FINRA is a nominally private non-profit corporation regulating the securities brokerage industry, subject to SEC oversight. It wields vast legislative, executive, and adjudicatory powers over more than 600,000 individual brokers and thousands of broker-dealer firms nationwide. In a typical year FINRA bars hundreds of brokers from the securities industry and imposes tens of millions of dollars in aggregate fines against industry participants. FINRA claims it is not a “state actor”—leaving it unbound by most constitutional restraints when it investigates, prosecutes, and punishes alleged wrongdoers. But when private actors wield substantial executive power ordinarily performed by government officials, as FINRA does, Article II of the Constitution and the so-called private nondelegation doctrine demand pervasive governmental supervision and oversight.

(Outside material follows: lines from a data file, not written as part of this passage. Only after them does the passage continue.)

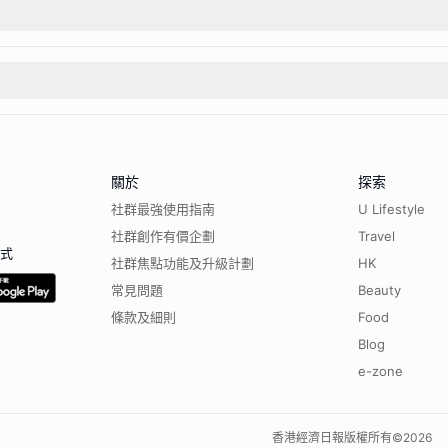
關於
探索
社群最強使用指南
U Lifestyle
社群創作有價企劃
Travel
程式
社群焦點功能及升級計劃
HK
常見問題
Beauty
條款及細則
Food
Blog
e-zone
香港經濟日報版權所有©
2026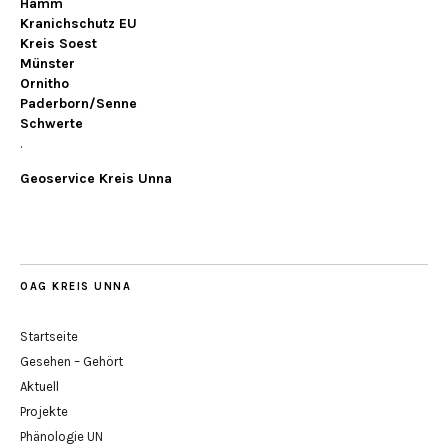
Hamm
Kranichschutz EU
Kreis Soest
Münster
Ornitho
Paderborn/Senne
Schwerte
.
Geoservice Kreis Unna
OAG KREIS UNNA
Startseite
Gesehen – Gehört
Aktuell
Projekte
Phänologie UN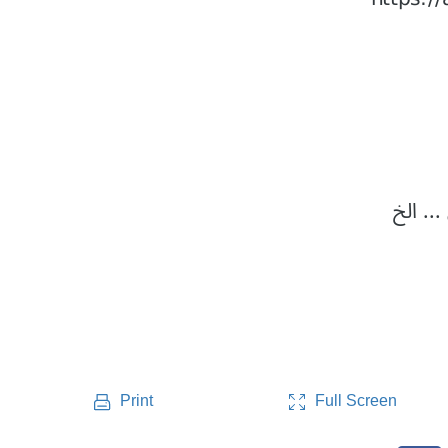
ْنِ ... الخ
Full Screen
Print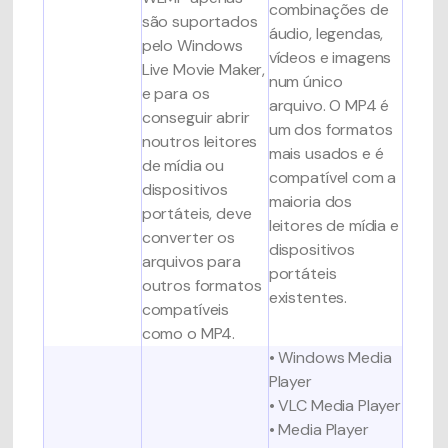
combinações de
são suportados
áudio, legendas,
pelo Windows
vídeos e imagens
Live Movie Maker,
num único
e para os
arquivo. O MP4 é
conseguir abrir
um dos formatos
noutros leitores
mais usados e é
de mídia ou
compatível com a
dispositivos
maioria dos
portáteis, deve
leitores de mídia e
converter os
dispositivos
arquivos para
portáteis
outros formatos
existentes.
compatíveis
como o MP4.
• Windows Media
Player
• VLC Media Player
• Media Player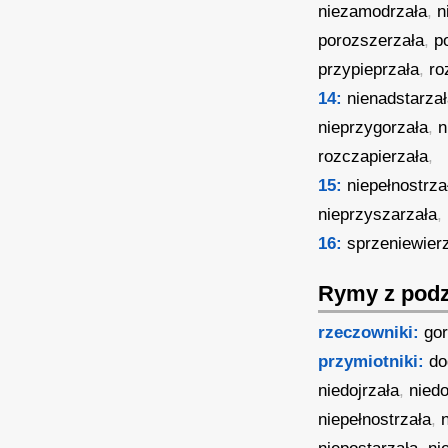
niezamodrzała
,
n
porozszerzała
,
p
przypieprzała
,
ro
14:
nienadstarza
nieprzygorzała
,
n
rozczapierzała
,
15:
niepełnostrza
nieprzyszarzała
,
16:
sprzeniewier
Rymy z podz
rzeczowniki:
gor
przymiotniki:
do
niedojrzała
,
nied
niepełnostrzała
,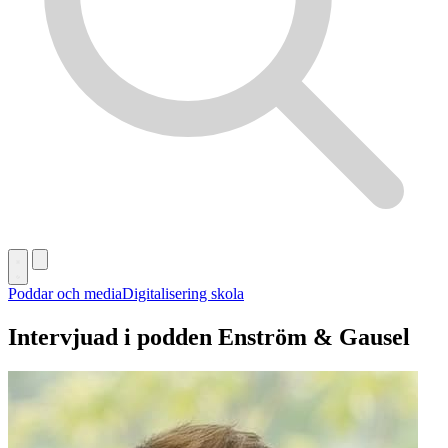
Poddar och media
Digitalisering skola
Intervjuad i podden Enström & Gausel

That oversight and supervision is woefully lacking during FINRA enforcement investigations and disciplinary proceedings. SEC provides virtually no real-time supervision or direction of FINRA’s law enforcement activities. Indeed, in most cases, SEC commissioners are oblivious to FINRA’s investigatory and prosecutorial activities, even as those activities routinely threaten fines and other career-altering sanctions against American citizens. FINRA cannot evade the Constitution’s appointment, removal, due process, and jury trial requirements by claiming to be a mere private actor, while simultaneously wielding vast, unsupervised governmental power. If FINRA insists on being treated as a purely private actor, its unsupervised investigation, prosecution, and punishment of Mr. Black and his firm were blatantly unconstitutional and its resulting FINRA sanctions should be cancelled.